Diese ästhetischen Forderungen nicht nur am Wolf-Abend weitgehend und für jeden Komponisten individuell erfüllt zu haben, gehört zu den Meriten der beiden einander gewachsenen Künstler. Schwerer zu fassen ist der Nachvollzug des psychischen Klimas im Stromkreis zwischen Dichter, Vertoner, Deuter. Wolf zumal schleuderte alle seine Lieder in fieberhafter Hochspannung hervor, gewissermaßen "mit Blut ... und solche Töne weiß nur anzuschlagen, wer – leidend – sein innerstes Wesen einer tief wahren Empfindung hinzugeben imstande ist". Jeder der vier Komponisten war – jeder auf seine persönliche Art und nicht nur im romantischen Weltschmerzsinn – gefährdet, und es gelang den Künstlern, in Liedwahl wie –wiedergabe trotz (oder wegen) raffinierter Reflektiertheit diesen Endzeitaspekt von Vergänglichkeit und Tod als strenge, herbe, unerbittliche Wahrheit bloßzulegen.

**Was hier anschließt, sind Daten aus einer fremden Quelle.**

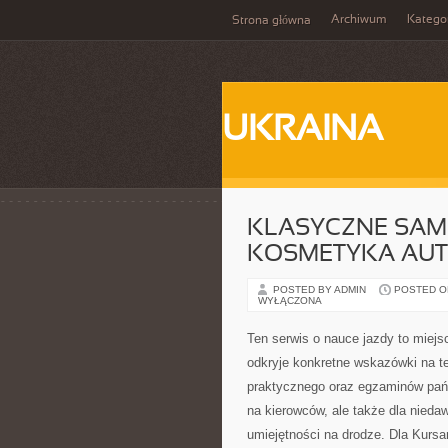
Archiwum
Katego
Strona główna
UKRAINA
KLASYCZNE SAMO
KOSMETYKA AUT
POSTED BY ADMIN
POSTED ON 
WYŁĄCZONA
Ten serwis o nauce jazdy to miej
odkryje konkretne wskazówki na t
praktycznego oraz egzaminów pań
na kierowców, ale także dla nieda
umiejętności na drodze. Dla Kursa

Eine weitere Endzeit-Wahrheit schwang mit, sogar in der delikaten allerletzten von achtzehn auf vier Abende verteilten Zugaben, Heyse-Wolfs "Nicht länger kann ich singen". Mochte dies am Ende eines umjubelten Zyklus-Endes nicht mehr meinen als den Wunsch, endlich vom Publikum entlassen zu sein, so ließ sich ein beklemmendes "Was dann?" dennoch nicht abwehren. Fischer-Dieskau gilt als Über-Sänger, Jüngere spornend und ängstigend. Er wurde zum Bollwerk wider den gedankenlosen, zunehmenden Analphabetismus im Lesen, Zuhören. Fischer-Dieskau provoziert im sechzigsten Lebensjahrzehnt, im nahezu vierzigsten seines öffentlichen Auftretens, trotz unversehrter Vitalität Begriffe wie Weisheit, Reife, Abklärung – sie paßten nicht recht zur Unruhe des Frankfurter Publikums, klingen in medien- und computergesteuerter Zeit liebenswürdig altmodisch. Heyses Zeile "Der Wind weht stark und macht dem Atem was zu schaffen": das Stenogramm einer kunstindustriellen Betriebsamkeit, die vielen Künstlern zu schaffen macht, sie vor der Reife verschleißt? Vielleicht ist Fischer-Dieskau, indem er selbst Epoche gemacht hat, Zeuge einer schon untergehenden Epoche.